23 October 2015

On the blindness of those who will not see

‘Talk is cheap’ is an ancient expression with multiple versions in multiple literatures. ‘Put your money where your mouth is,’ is an oft-seen line in the USA. The descriptive katen bathala hitavanawa (planting sweet-potato with your mouth) is a Sinhala ‘frequent’. There are other variants on this theme of course. We see it happening all the time in multiple locations including those that are close to us and ones we are resident in. ‘Self’ for example. The expression came to me after reading the following observation.

Three ‘socially sensitive’ students engaged in an impassioned discussion about the sad plight of the homeless: two homeless individuals are within a few feet of them; the individuals remain ‘unseen’. An example of the importance of ‘discussioning’.

My friend Tanya Ekanayaka had made this observation somewhere close to a Tesco supermarket in Edinburgh, Scotland.

‘Importance’, I assume is partly tongue-in-cheek, but it could also indicate the exaggerated and misplaced value that ‘talking’ has acquired (as opposed to ‘doing’).

There is a lot of literature about how scandalous sums of money are spent on talking about poverty, poverty alleviation, etc., in plush convention facilities while children starve a few kilometers away. Homelessness is a buck-making business for some, one observes.

It can’t be that people are stupid. The global (and local) political economy demands the oppressor to act as though he/she has only the interests of the oppressed at heart. In certain situations the oppressor even argues that oppression is actually liberation or liberating.

The oppressor even appropriates the language of the oppressed, especially its emancipatory elements. There are prisons called ‘Liberty’, torture chambers called ‘Justice’ and other hellish places called ‘Freedom’. The architects, movers and shakers of the dominant and destructive paradigm of development talk of ‘sustainability’; tyrants talk of ‘participation’. The ‘doers’ make scandalous amounts of money. The ‘talkers’ don’t get that much, but still make big bucks.

The key difference in the ‘homeless’ observation is that it reveals a malady or let’s say a condition that is far more insidious than that captured by ‘talk is cheap’. A simple extrapolation tells us that talk can be blind, that it can be a convenience indulged in by the blind and perhaps that it has a way of inducing blindness.
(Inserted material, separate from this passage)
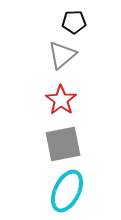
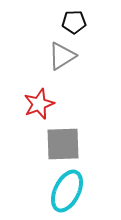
gray triangle: moved 1 px down; rotated 8 degrees clockwise
red star: moved 22 px left, 4 px down; rotated 16 degrees clockwise
gray square: rotated 9 degrees clockwise
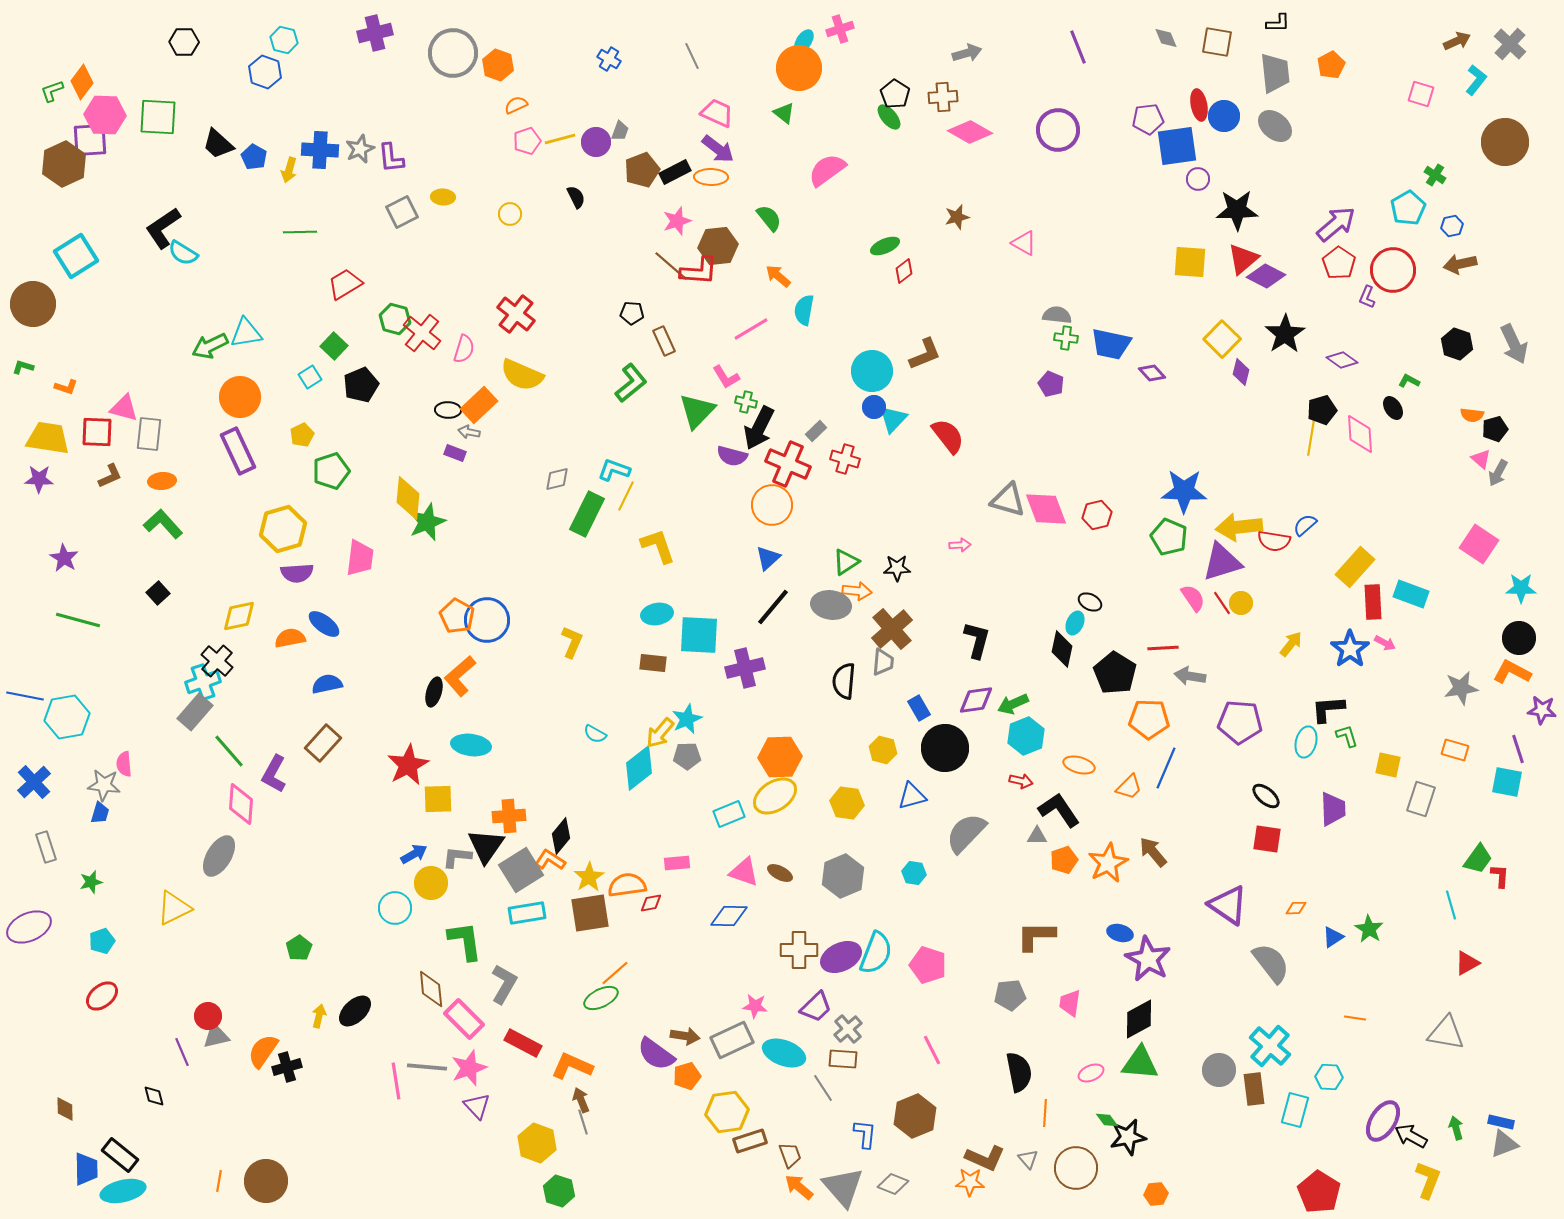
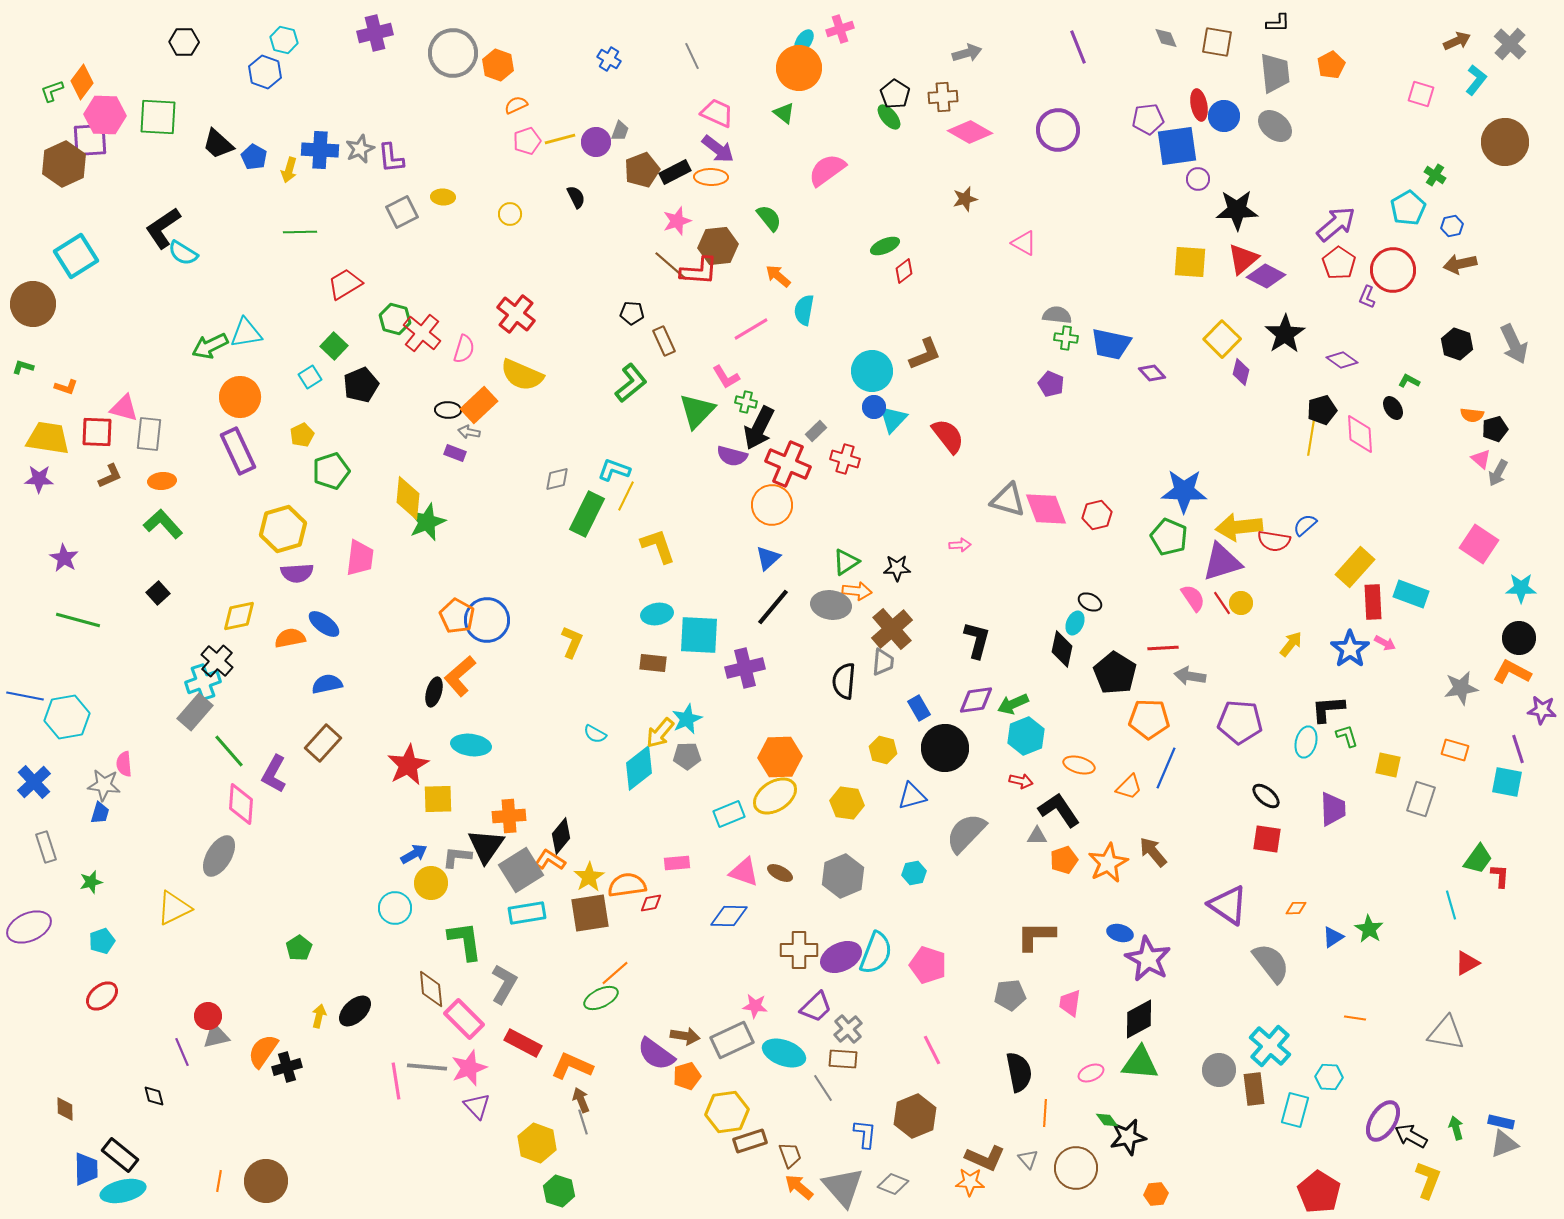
brown star at (957, 217): moved 8 px right, 18 px up
cyan hexagon at (914, 873): rotated 20 degrees counterclockwise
The observation, at the ‘talk is cheap’ level reminded me of something that happened in a media institution a few years ago. There was a petition doing the round in the editorial office demanding stern action be taken against a fellow-journalist. That petition was authored by a person who held a grudge against this journalist. The author had considerable ‘political power’ within the institution and apart from two people everyone else signed the petition.

They had no option. One of the drivers is said to have told some of the ‘petitioners’ some time later that they should stop writing about injustice (as they frequently did) because they had all caved in come crunch-time at home.

This can be put down to self-preservation and therefore pardonable. What is harder to forgive is the complete blindness to things under one’s nose even as one writes/talks extensively on under-the-nose things, condemning them, advocating alleviation of relevant anomaly and even agitating on its account.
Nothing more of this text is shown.